An example of this would be John 3:37. There Jesus said, "All that the Father gives Me will come to Me." "See," Calvinists say, "God chooses people for salvation before they are saved, and those whom He chooses He gives to Jesus, and then they come to Jesus." Calvinists read so much more into Jesus' words than what He said. If I said, "All the new employees whom the boss gives to me will come to me," does that prove that the new employees had nothing to do with the fact that they work for the boss? Of course not. The boss can only give to me those new employees who first applied for a job! What Jesus said in 3:37 does not nullify individual free will in salvation.
Within the context of John 6, it is obvious that Jesus was offering salvation to everyone in the crowd that day. He said to them, "Do not work for the food which perishes, but for the food which endures to eternal life, which the Son of Man will give to you" (6:27). Jesus undeniably offered eternal life to all of them.
In His very next sentence, Jesus told them that the means to eternal life was faith in Him (6:29), again implying His universal offer. But, quite amazingly, the same people who had eaten a miraculous meal the day before then asked Him for a sign in order to believe in Him! And they mentioned how Moses had provided manna in the wilderness. They wanted more food!
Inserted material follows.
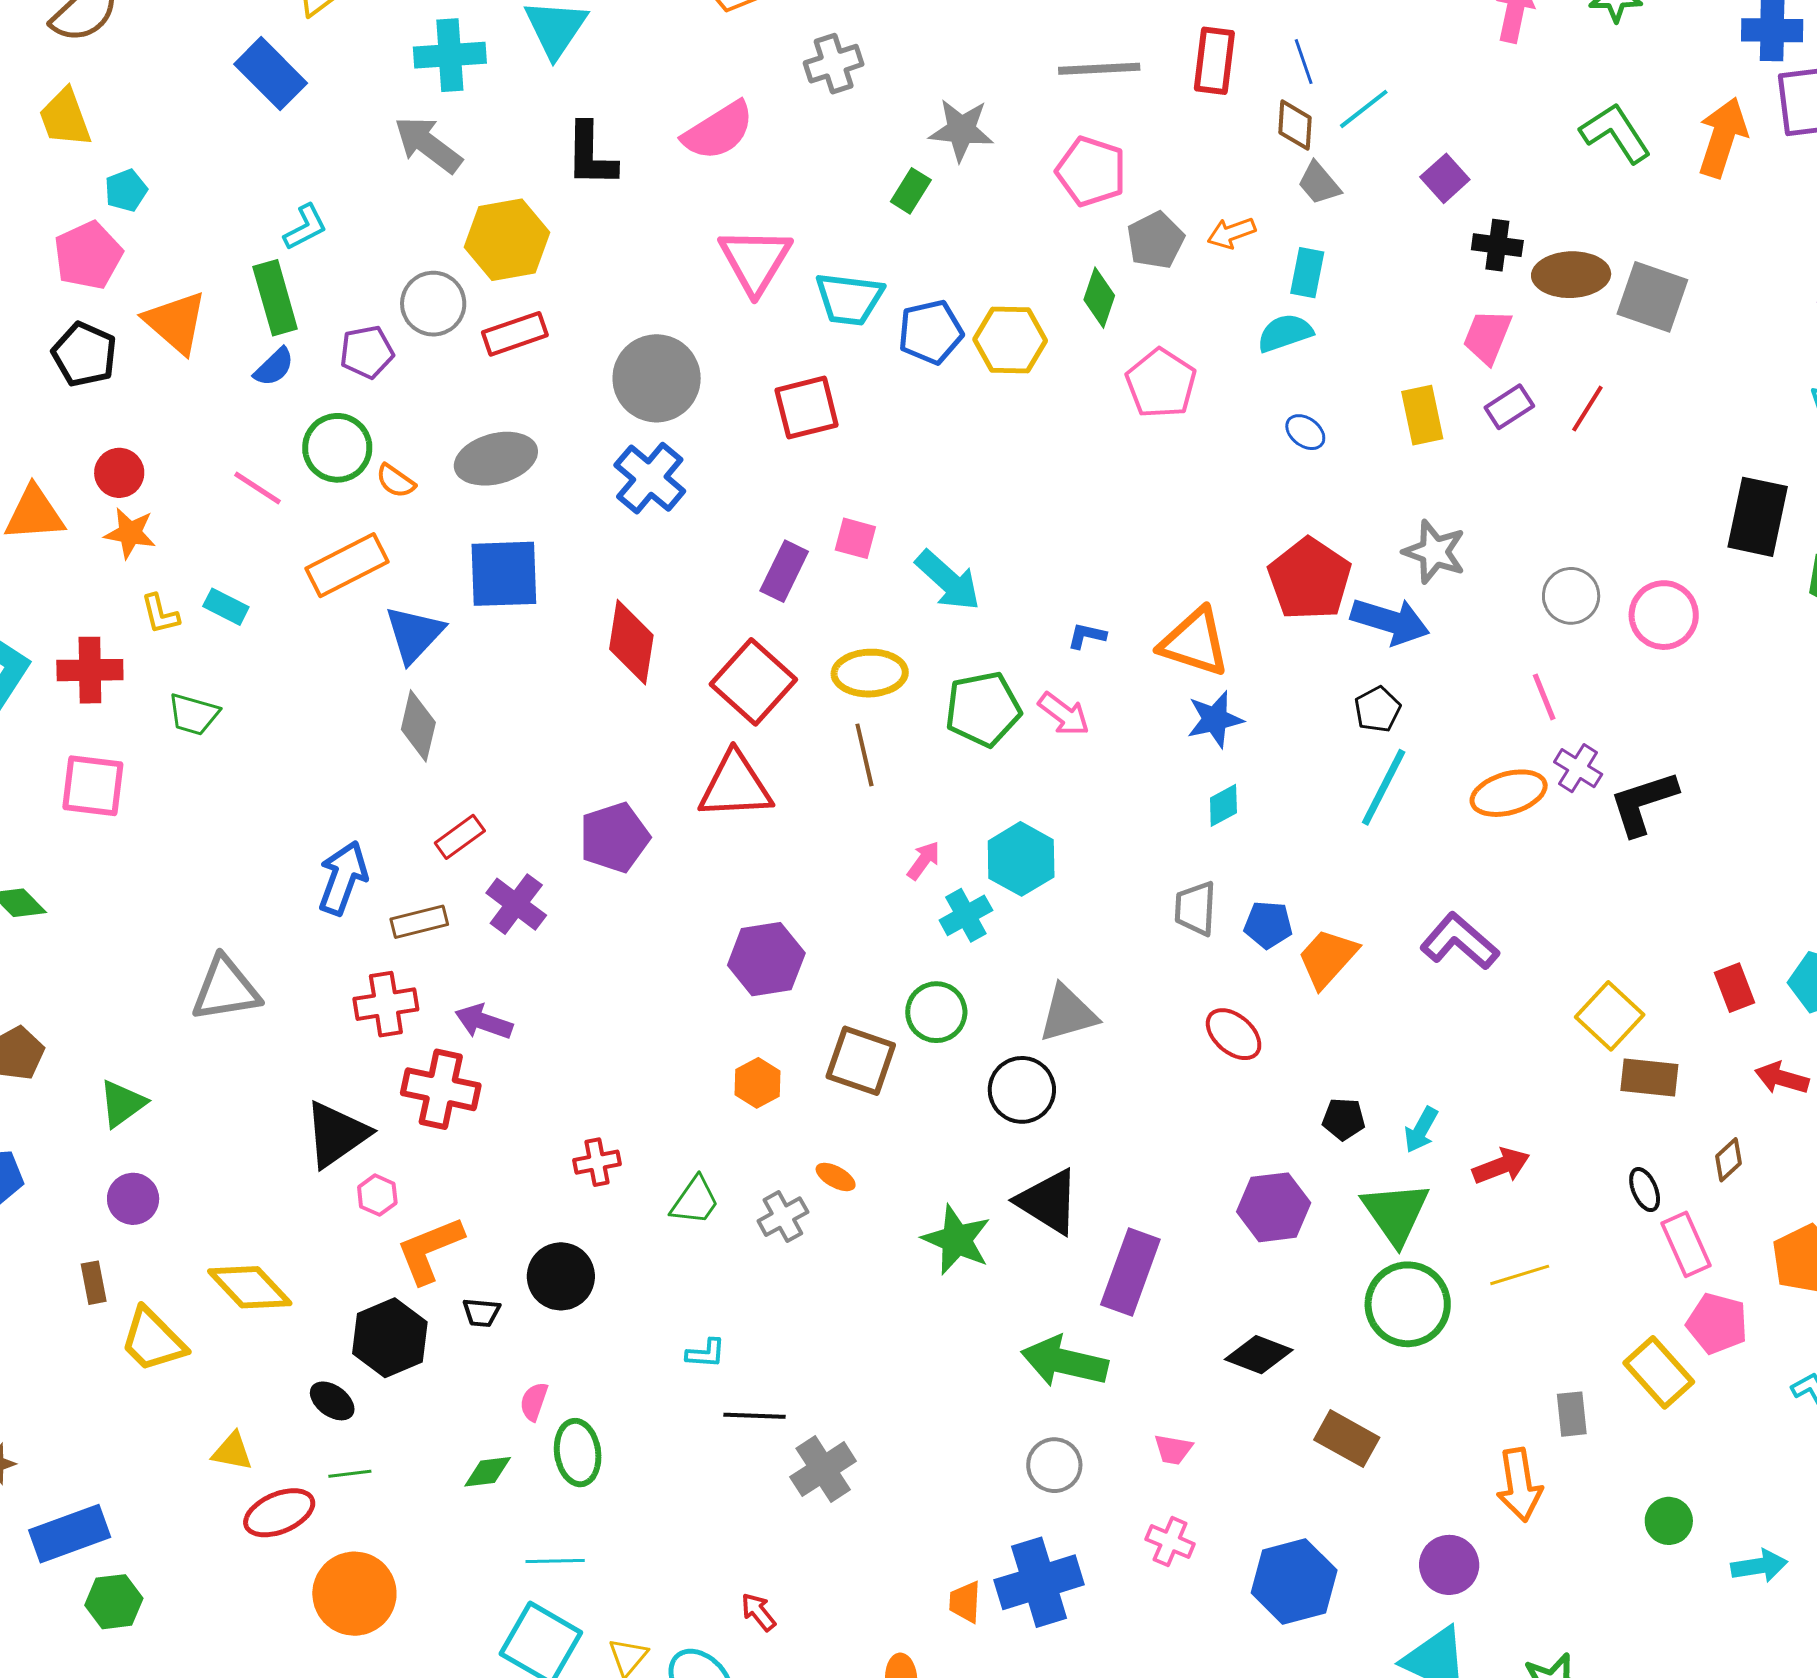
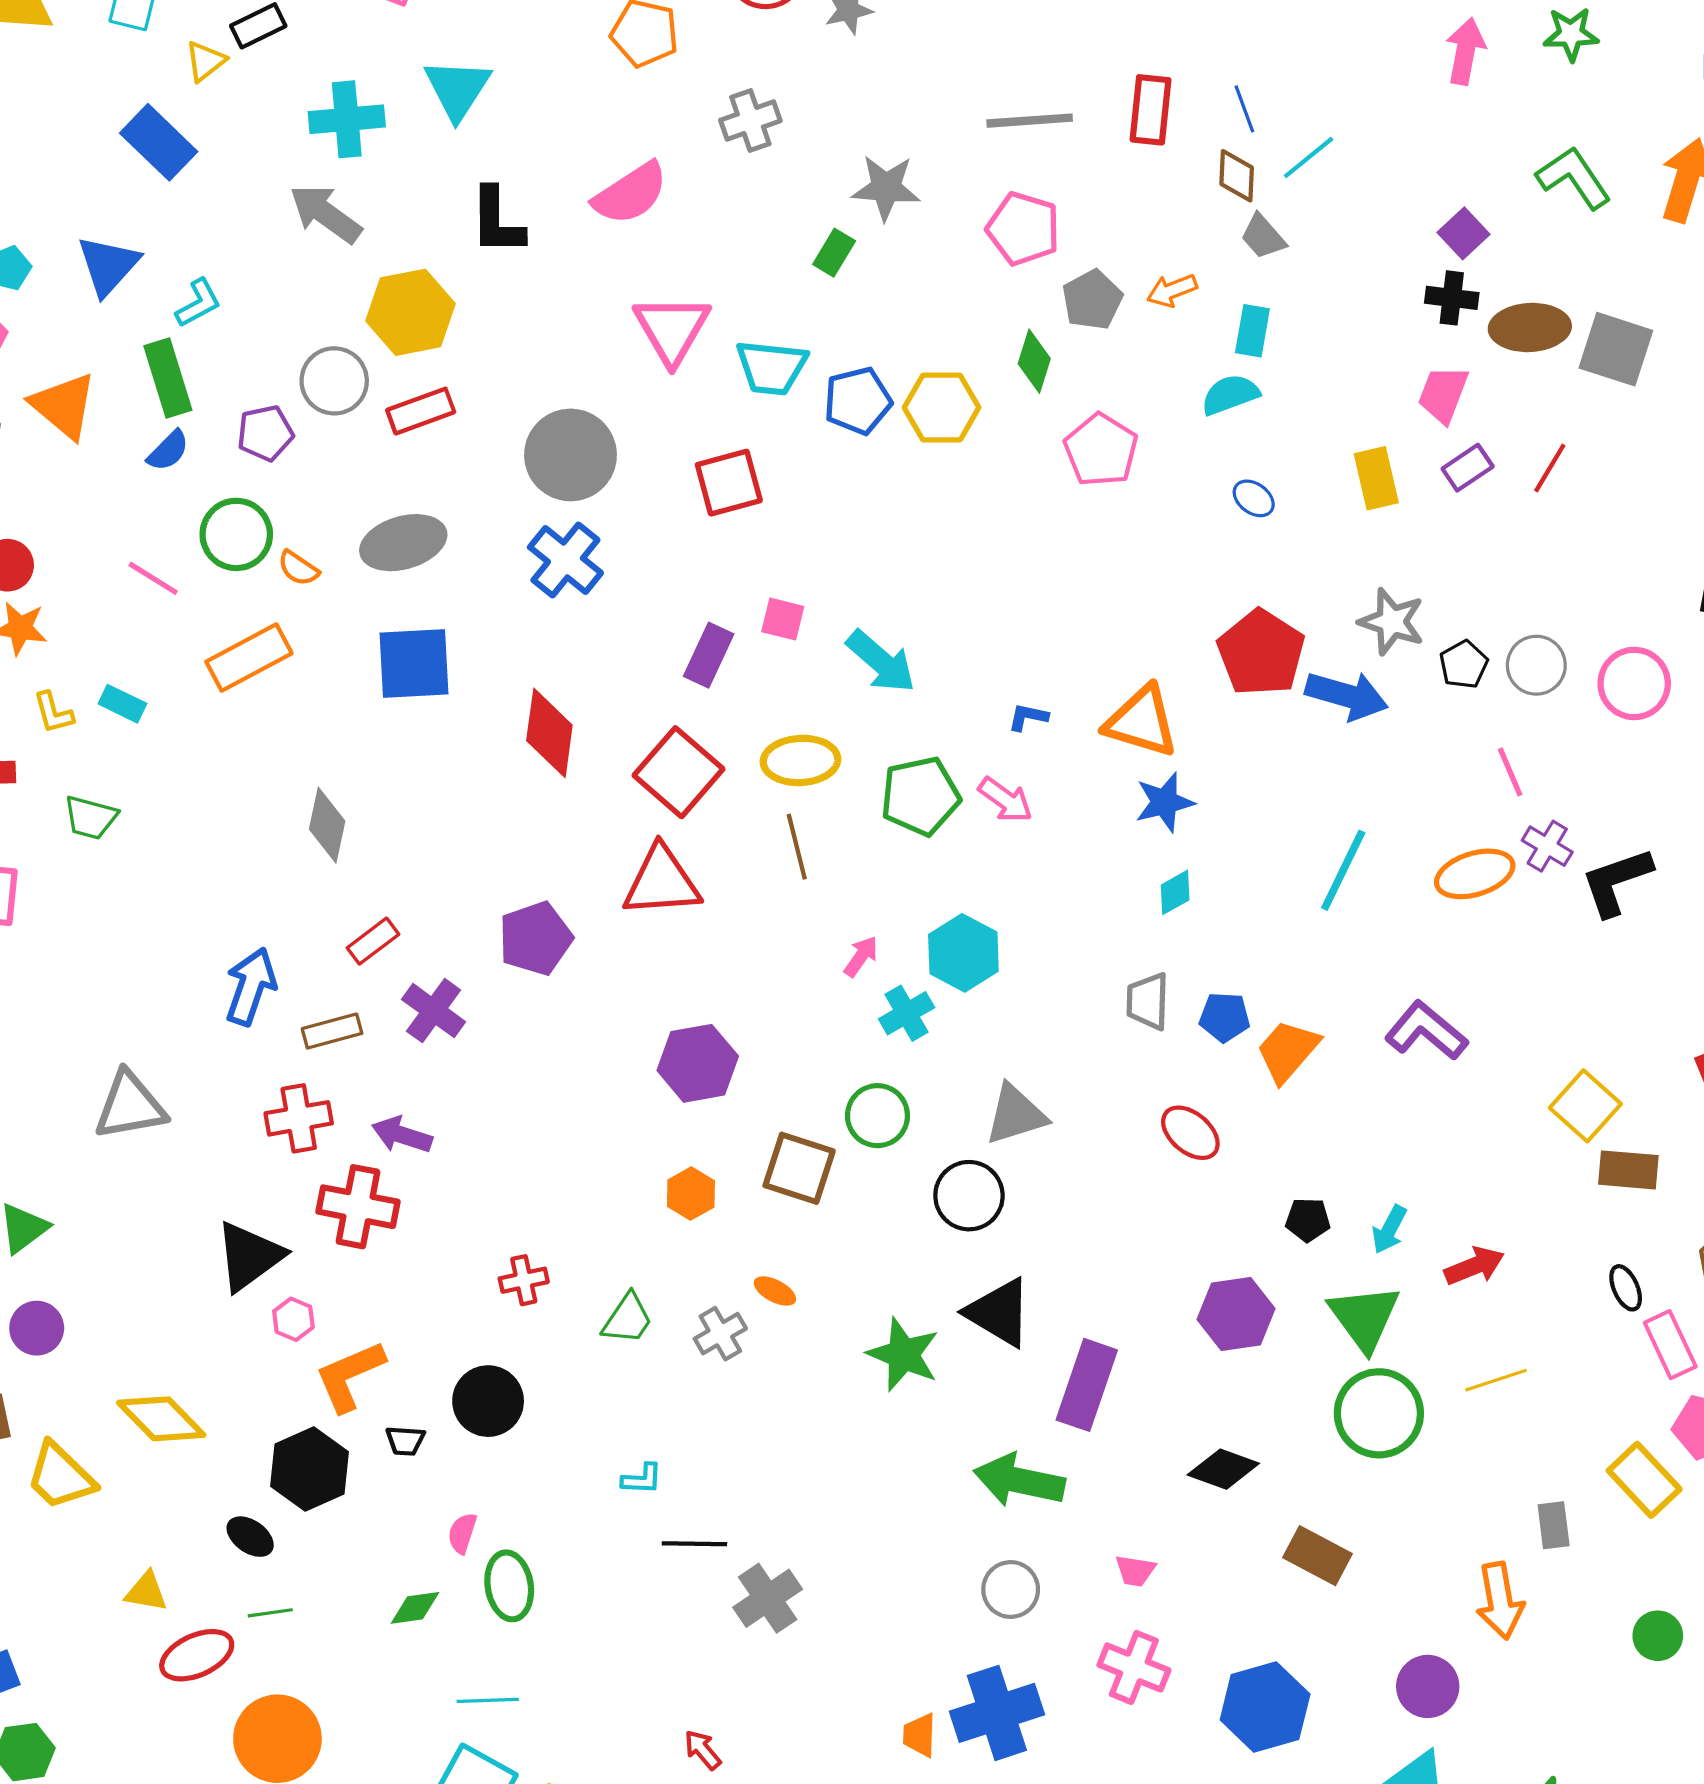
purple square: (1445, 178) -> (1464, 233), moved
blue triangle: (414, 634) -> (108, 265), moved
black pentagon: (1377, 709) -> (1464, 664), moved
pink cross: (1170, 1542) -> (1134, 1667), size x1.4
Jesus reminded them that it was not Moses who provided them bread the day before, but it was His Father who gave them "the true bread out of heaven" (6:32). Clearly, that "true bread" was Himself, and take note that Jesus said to the unbelieving crowd that His Father was giving them that true bread (6:32). The Father was giving Jesus to all of them so that they could have eternal life by believing in Him. In fact, Jesus declared that He was the true bread who came from heaven to "give life," not just to them, but "to the world" (6:33). That's everyone.
The crowd then asked Jesus for that true bread, not understanding that it was Him (6:34). So Jesus explained Himself again: "I am the bread of life; he who comes to Me will not hunger, and he who believes in Me will never thirst" (6:35). Again, His universal offer of salvation is implied. Then He said, "But I said to you that you have seen Me, and yet do not believe" (6:36). Clearly, He expected them to believe in Him. But they didn't, and He found fault with them for it. This sure doesn't sound like Calvinism!
Finally, in the very next verse, He said what Calvinists rip from its context: "All that the Father gives Me will come to Me, and the one who comes to Me I will certainly not cast out" (6:37). Was Jesus contracting everything He had just said? No. Obviously, those whom the Father gives to Jesus are those who believe in Him. He only grants believers the privilege of coming to Jesus (6:65). That anyone can believe in Him is underscored even more in the verses that follow (6:40, 47, 50-51, 54, 58).
No unregenerate person can come to Jesus unless the Father draws him (6:44). That does not prove that God only draws a few. Jesus later said, "If I am lifted up from the earth, will draw all men to Myself" (John 12:32).